"To była moja wina" - tak Kamil Stoch skomentował niecodzienną sytuację, która miała miejsce przy lądowaniu skoku w pierwszej serii konkursowej sobotnich zawodów Pucharu Świata w Wiśle-Malince. Uszkodził wtedy wiązanie w jednej z nart. Ostatecznie zajął 10. miejsce.
Zawody inaugurujące cykl PŚ w skokach narciarskich wygrał Dawid Kubacki. Piąty był Piotr Żyła.
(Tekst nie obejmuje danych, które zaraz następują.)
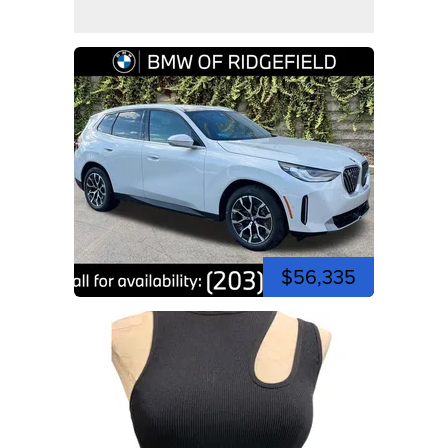
$56,335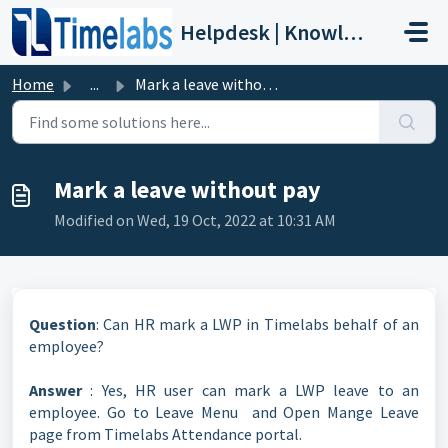
Skip to main content
Helpdesk | Knowledge Base
Home
...
Mark a leave without pay
Mark a leave without pay
Modified on Wed, 19 Oct, 2022 at 10:31 AM
Question
: Can HR mark a LWP in Timelabs behalf of an
employee?
Answer
: Yes, HR user can mark a LWP leave to an
employee. Go to Leave Menu and Open Mange Leave
page from Timelabs Attendance portal.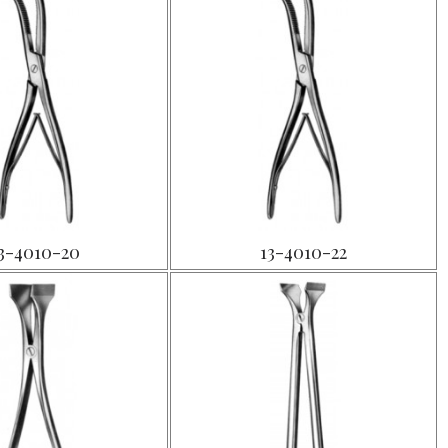
3-4010-20
13-4010-22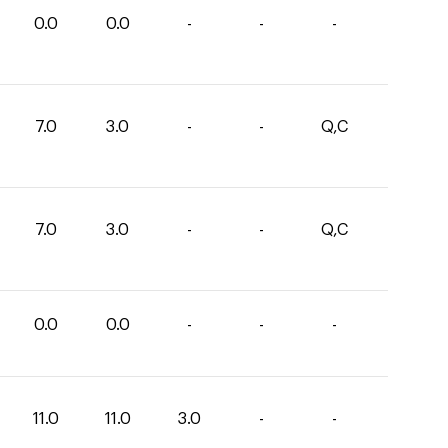
0.0
0.0
-
-
-
7.0
3.0
-
-
Q,C
7.0
3.0
-
-
Q,C
0.0
0.0
-
-
-
11.0
11.0
3.0
-
-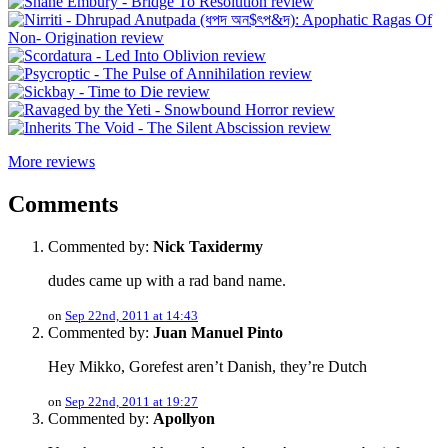
More reviews
Comments
Commented by:
Nick Taxidermy
dudes came up with a rad band name.
on
Sep 22nd, 2011 at 14:43
Commented by:
Juan Manuel Pinto
Hey Mikko, Gorefest aren’t Danish, they’re Dutch
on
Sep 22nd, 2011 at 19:27
Commented by:
Apollyon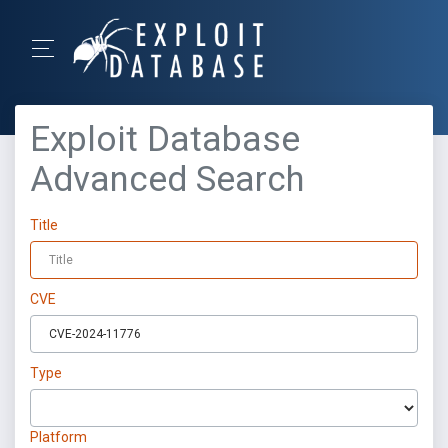
Exploit Database
Advanced Search
Title
CVE
Type
Platform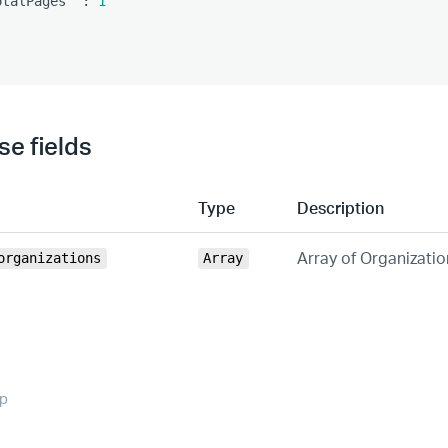
otalPages"
:
1
e fields
Type
Description
Array of Organizatio
organizations
Array
op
Popełniłem błąd już na progu. Starałem się potem walczyć, aby skoczyć jak najdalej, o każde pół metra. Przez to lądowanie była takie szarpnięte. Z impetem wylądowałem i wyrwało cały system wiązań - powiedział Stoch. Wówczas uzyskał 127,5 metrów, zaś w drugiej serii 116,0 m.
W moim odczuciu ten drugi skok był dobry, na taki mnie teraz stać i to jest dla mnie najważniejsze - wskazał i przypomniał, że nie ma wpływu na warunki atmosferyczne, a w trakcie jego lotu nie były zbyt dobre.
Bardzo go cieszy, iż znalazł się w gronie 10 najlepszych zawodników sobotnich zawodów w Wiśle-Malince, gdzie wcześniej dwukrotnie wygrał. Podkreślił, że to oznacza iż sezon rozpoczyna "z wysokiego pułapu". Skoki nie są cały czas idealne - dodał jednak.